OH: Third Party Candidates Call for Inclusive Debates, Oppose Democratic-Republican Bipartisan Front Against all Alternatives

Green Party gubernatorial candidate Dennis Spisak and Socialist Party US Senate candidate Dan La Botz have called for open and inclusive debates in their respective races.  Via IPR, Cincinnati's City Beat reports that the Democratic and Republican party gubernatorial candidates are currently conspiring to ensure that the people of Ohio will not be allowed to witness a debate between all ballot qualified candidates for the office.  The article quotes Dennis Spisak:
As the Green Party nominee for Ohio governor, I think it's a sham that myself and the Libertarian candidate for governor are not invited to the debates,” Spisak said in a prepared statement. “The Ohio Secretary of State has certified that minor party candidates are allowed on the ballots this year, we have paid the same filing fees as Ted Strickland and John Kasich, and had supporters stomp through the winter snowstorms to gather thousands of signatures to place us on the ballot,” Spisak added. “Ohioans deserve to hear all candidates for governor speak. Ted and John will sling mud and refuse to answer specially how they will fix Ohio. I will.
Separately, in an interview with John Michael Spinelli at the Examiner, Socialist Party candidate for US Senate, Dan La Bot, has called for open debates in his race.  Some excerpts from the Examiner:
Dan LaBotz of Cincinnati, the Ohio Socialist Party candidate who garnered fewer than 400 votes statewide on Ohio primary day in early May, is calling on the major Titans in the race, Democrat Lee Fisher and Republican Rob Portman, to include him in any scheduled debates. . . . 
Taking on his big-party, big-candidate rivals, LaBotz wants into the their debates. "We need to have open forums, public meetings, and a genuine debate between representatives of the various political alternatives," he says, so voters don't have to face the "same corporate political duopoly as in the past."

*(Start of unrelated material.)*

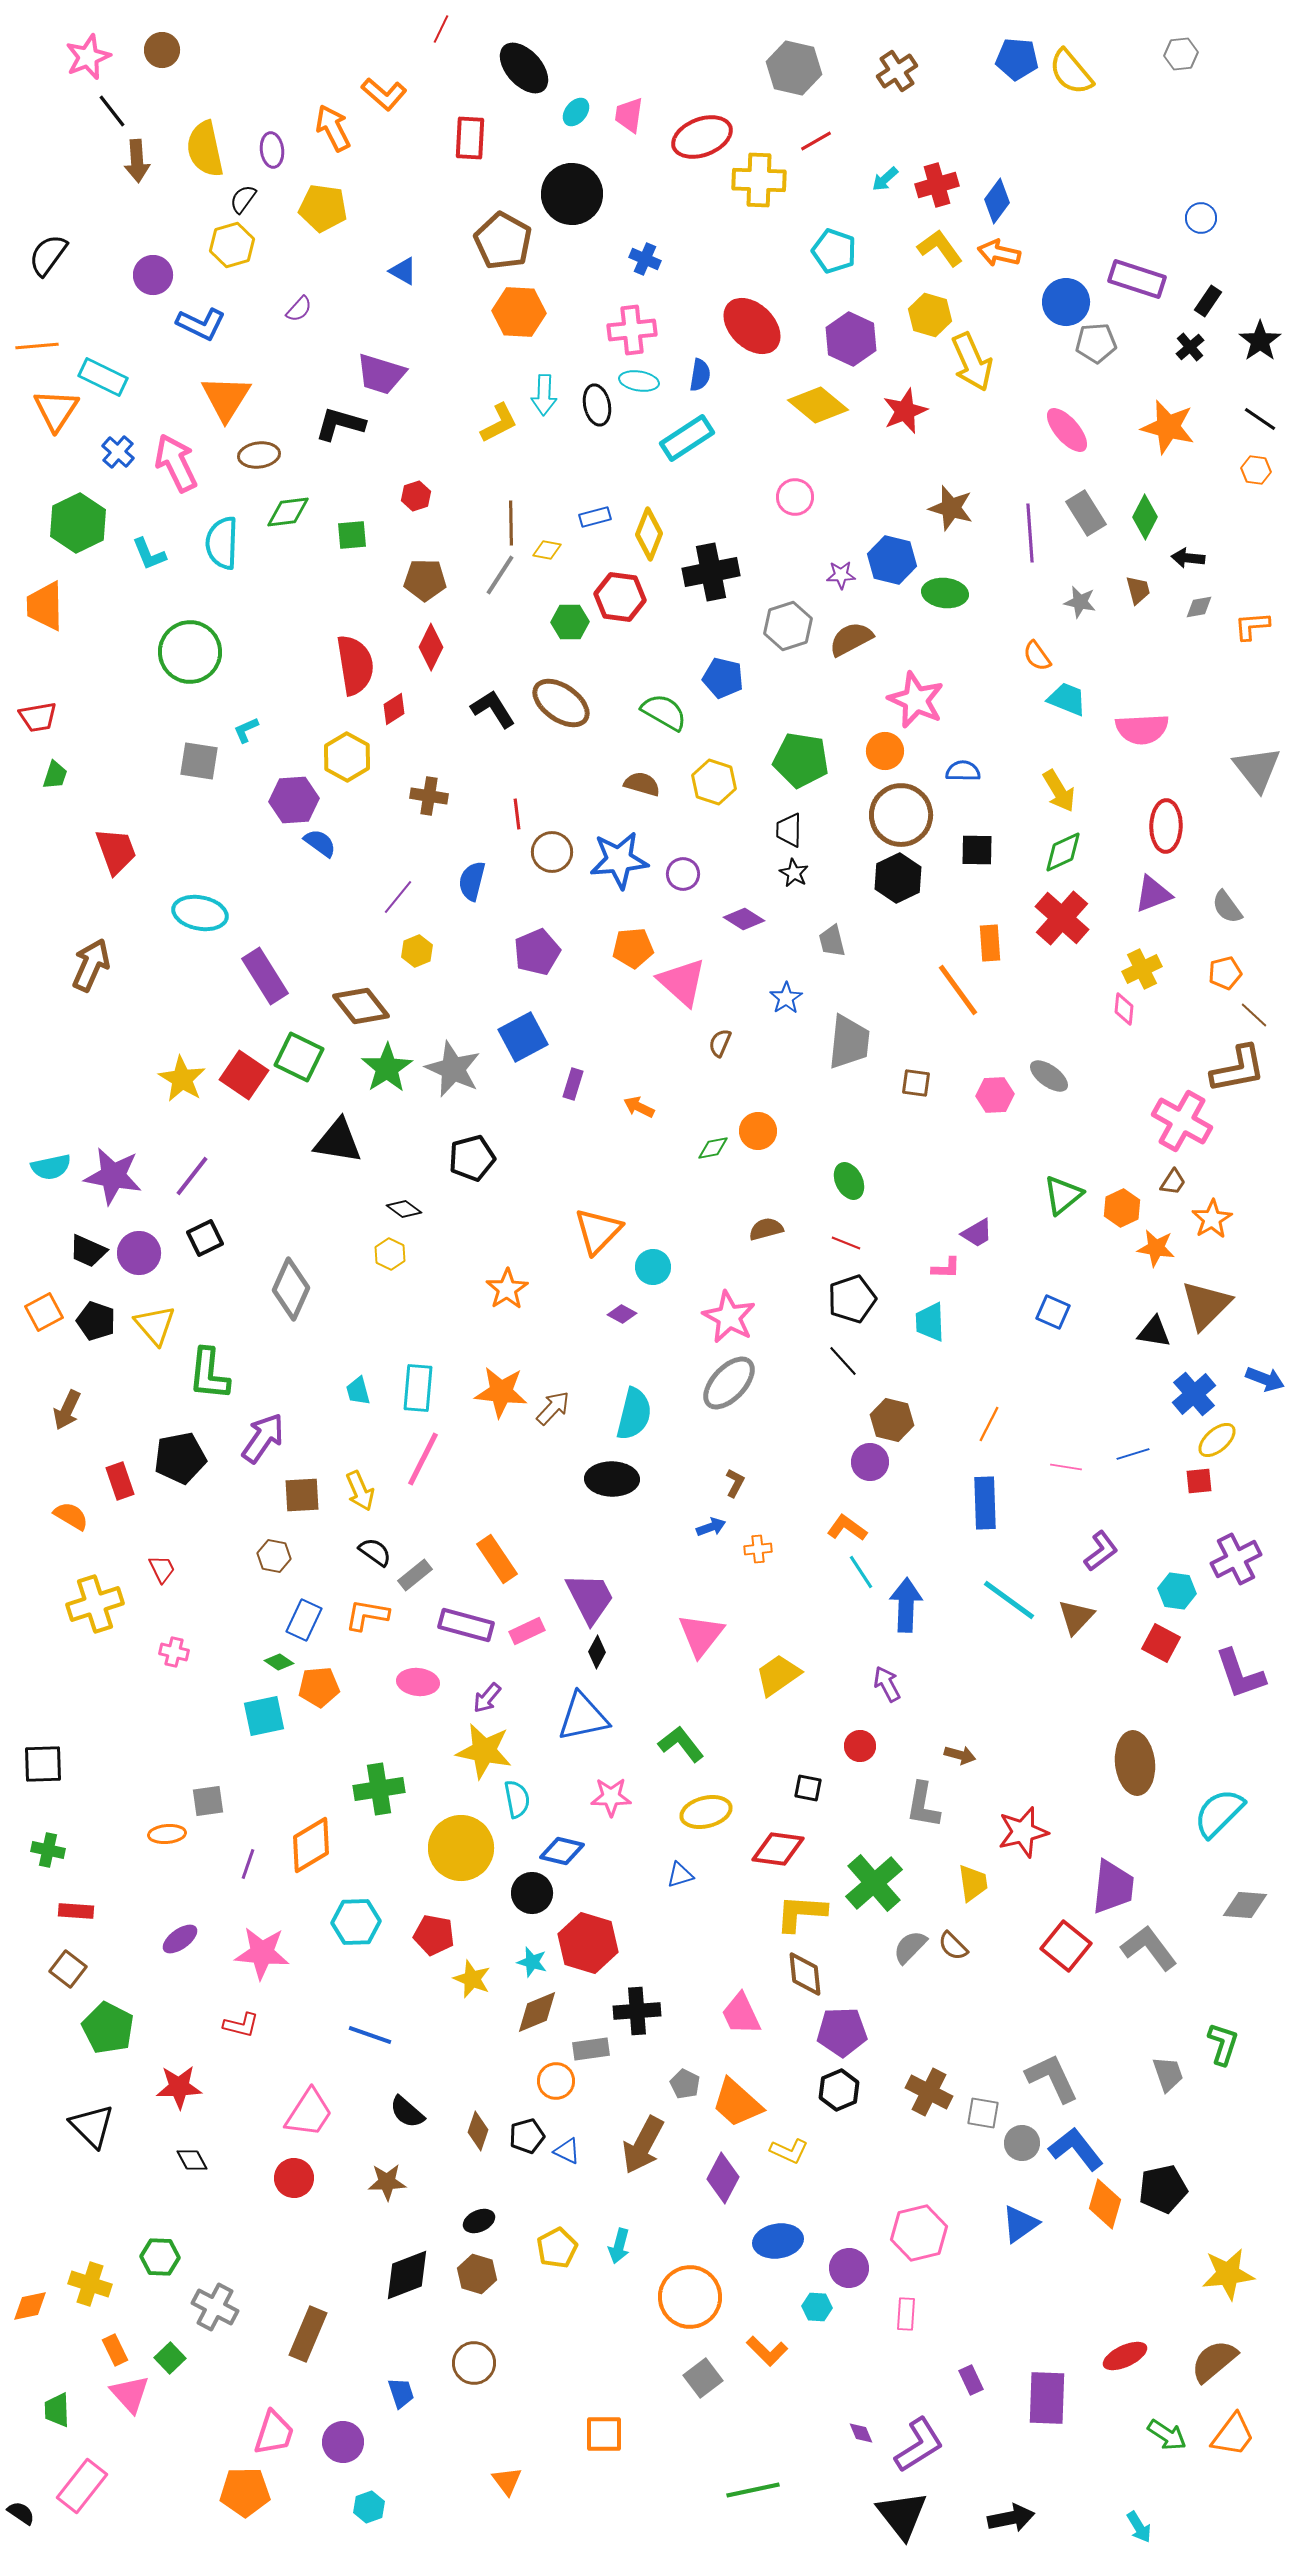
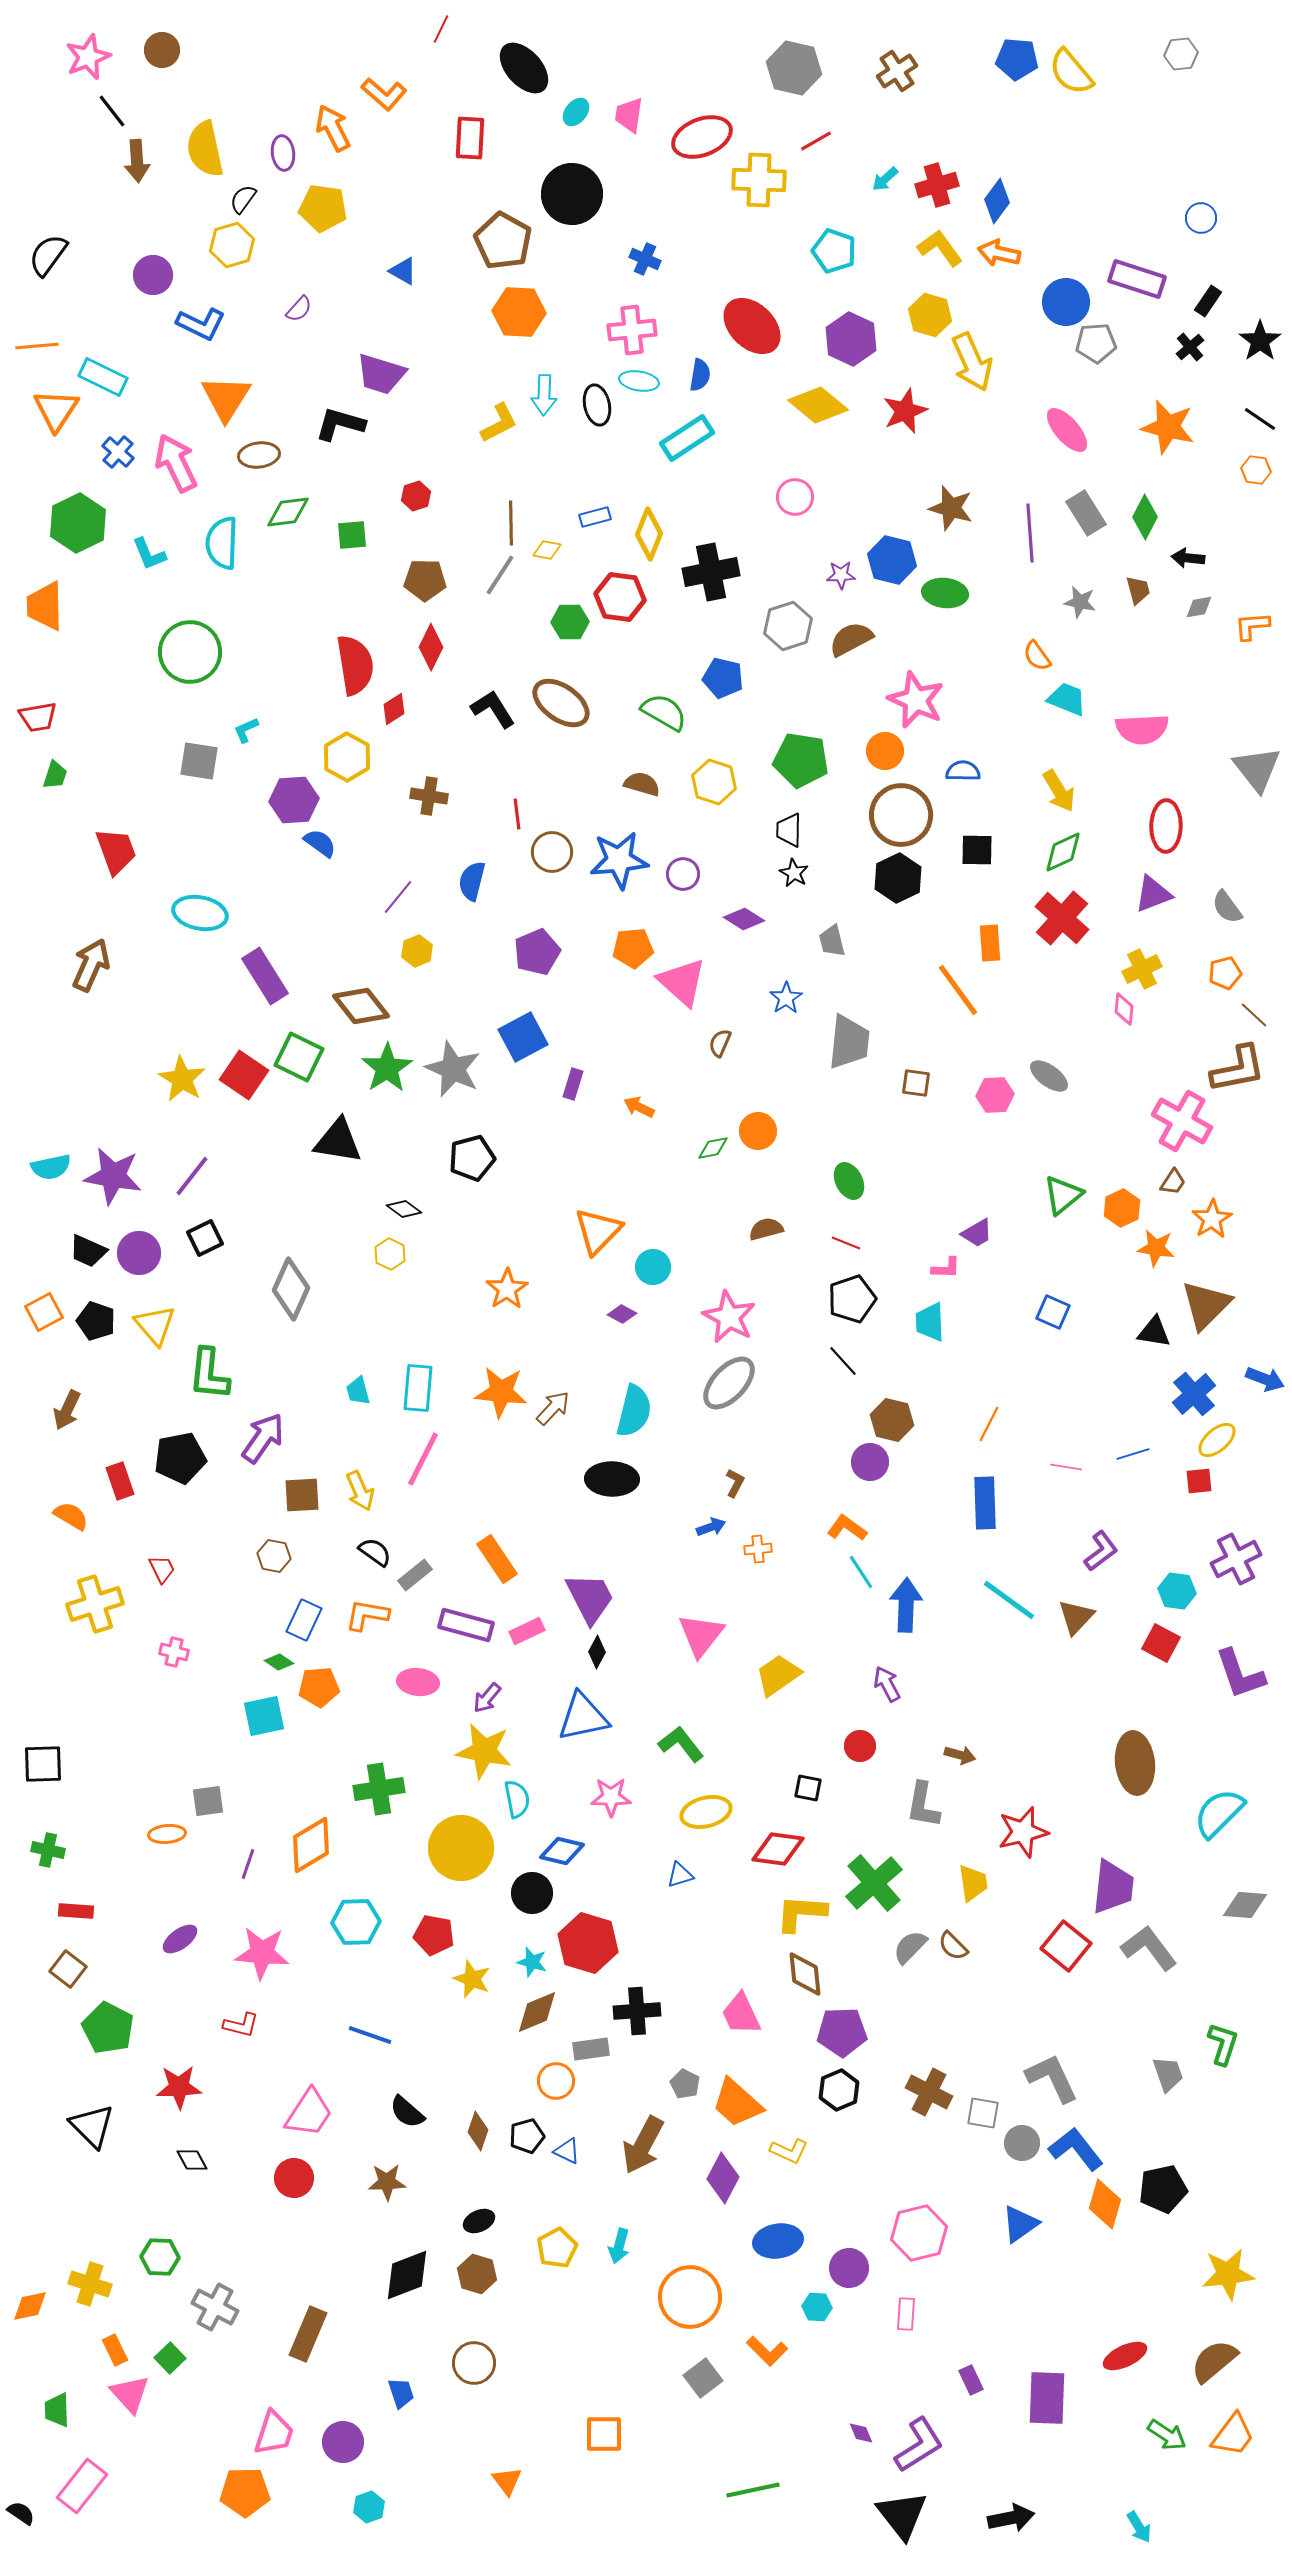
purple ellipse at (272, 150): moved 11 px right, 3 px down
cyan semicircle at (634, 1414): moved 3 px up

In a recent statement, LaBotz said, ""We need to open up the debates so that the people of Ohio can learn about the real disaster we are facing." . . .

Moreover, he says election debates should be organized by a non-partisan group, such as the League of Women Voters, and should include all parties and candidates, compared to how debates outside of presidential debates are done now.